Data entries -
----------------

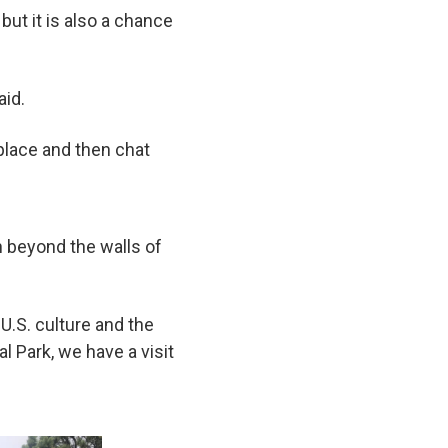
 but it is also a chance
aid.
 place and then chat
rn beyond the walls of
U.S. culture and the
 Park, we have a visit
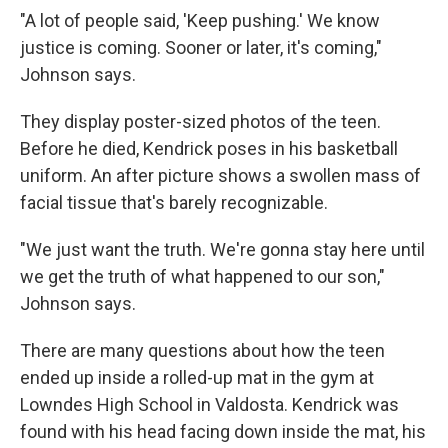
"A lot of people said, 'Keep pushing.' We know
justice is coming. Sooner or later, it's coming,"
Johnson says.
They display poster-sized photos of the teen.
Before he died, Kendrick poses in his basketball
uniform. An after picture shows a swollen mass of
facial tissue that's barely recognizable.
"We just want the truth. We're gonna stay here until
we get the truth of what happened to our son,"
Johnson says.
There are many questions about how the teen
ended up inside a rolled-up mat in the gym at
Lowndes High School in Valdosta. Kendrick was
found with his head facing down inside the mat, his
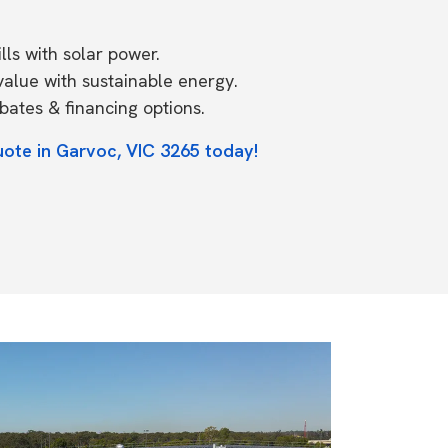
ls with solar power.
value with sustainable energy.
ates & financing options.
uote in Garvoc, VIC 3265 today!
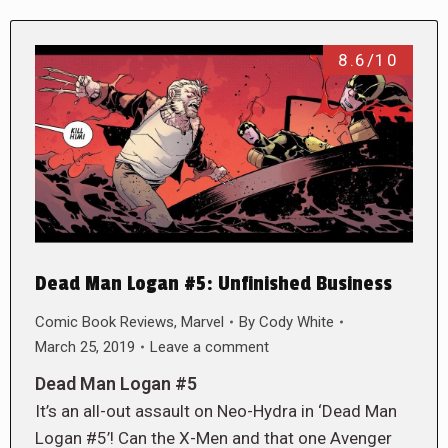
8.6/10
Dead Man Logan #5: Unfinished Business
Comic Book Reviews
,
Marvel
By
Cody White
March 25, 2019
Leave a comment
Dead Man Logan #5
It’s an all-out assault on Neo-Hydra in ‘Dead Man
Logan #5’! Can the X-Men and that one Avenger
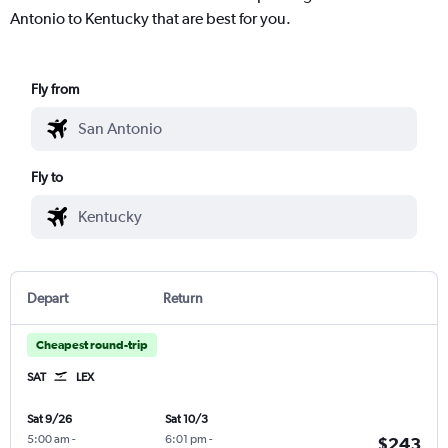
Antonio to Kentucky that are best for you.
Fly from
Fly to
Depart
Return
Cheapest round-trip
SAT
LEX
Sat 9/26
Sat 10/3
5:00 am
-
6:01 pm
-
$243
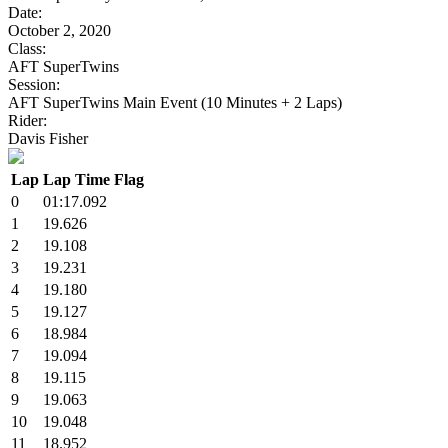
Date:
October 2, 2020
Class:
AFT SuperTwins
Session:
AFT SuperTwins Main Event (10 Minutes + 2 Laps)
Rider:
Davis Fisher
Lap
Lap Time
Flag
0
01:17.092
1
19.626
2
19.108
3
19.231
4
19.180
5
19.127
6
18.984
7
19.094
8
19.115
9
19.063
10
19.048
11
18.952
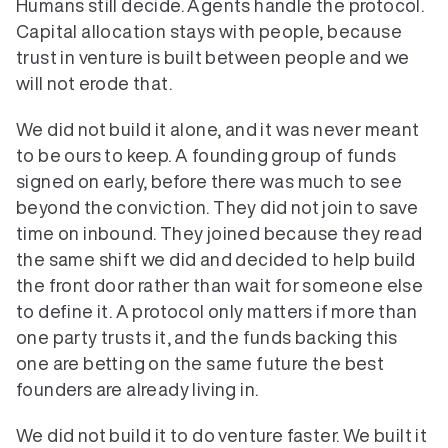
Humans still decide. Agents handle the protocol. 
Capital allocation stays with people, because 
trust in venture is built between people and we 
will not erode that.
We did not build it alone, and it was never meant 
to be ours to keep. A founding group of funds 
signed on early, before there was much to see 
beyond the conviction. They did not join to save 
time on inbound. They joined because they read 
the same shift we did and decided to help build 
the front door rather than wait for someone else 
to define it. A protocol only matters if more than 
one party trusts it, and the funds backing this 
one are betting on the same future the best 
founders are already living in.
We did not build it to do venture faster. We built it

----------------

Instructions to follow - Go through the entries above and copy out every line that includes the word "Logan".

Task answer -
Dead Man Logan #5: Unfinished Business
Dead Man Logan #5
Logan #5’! Can the X-Men and that one Avenger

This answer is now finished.